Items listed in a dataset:
§ §

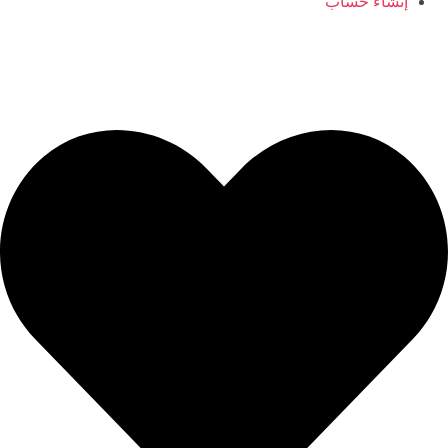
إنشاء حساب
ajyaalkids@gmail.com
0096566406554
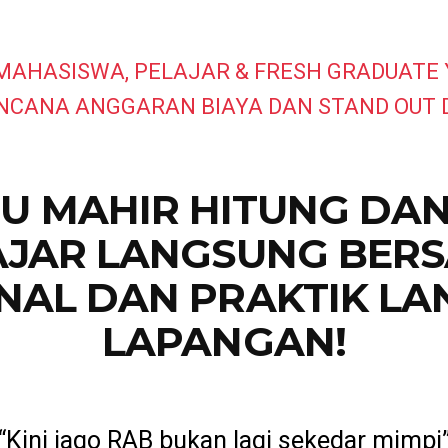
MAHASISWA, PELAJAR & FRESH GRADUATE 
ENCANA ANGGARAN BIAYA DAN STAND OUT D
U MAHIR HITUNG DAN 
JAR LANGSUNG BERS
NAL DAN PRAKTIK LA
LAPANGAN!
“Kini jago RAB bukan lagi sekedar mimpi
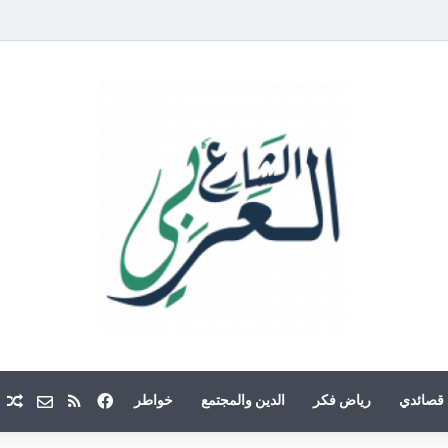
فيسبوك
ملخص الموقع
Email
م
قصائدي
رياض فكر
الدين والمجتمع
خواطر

§ §

**EXERCISE DESCRIPTION**
Could you transcribe every entry exactly, leaving out the pictures?

**YOUR RESPONSE**
إنشاء حساب
ajyaalkids@gmail.com
0096566406554
MAHASISWA, PELAJAR & FRESH GRADUATE 
ENCANA ANGGARAN BIAYA DAN STAND OUT D
U MAHIR HITUNG DAN 
JAR LANGSUNG BERS
NAL DAN PRAKTIK LA
LAPANGAN!
“Kini jago RAB bukan lagi sekedar mimpi
فيسبوك
ملخص الموقع
Email
م
قصائدي
رياض فكر
الدين والمجتمع
خواطر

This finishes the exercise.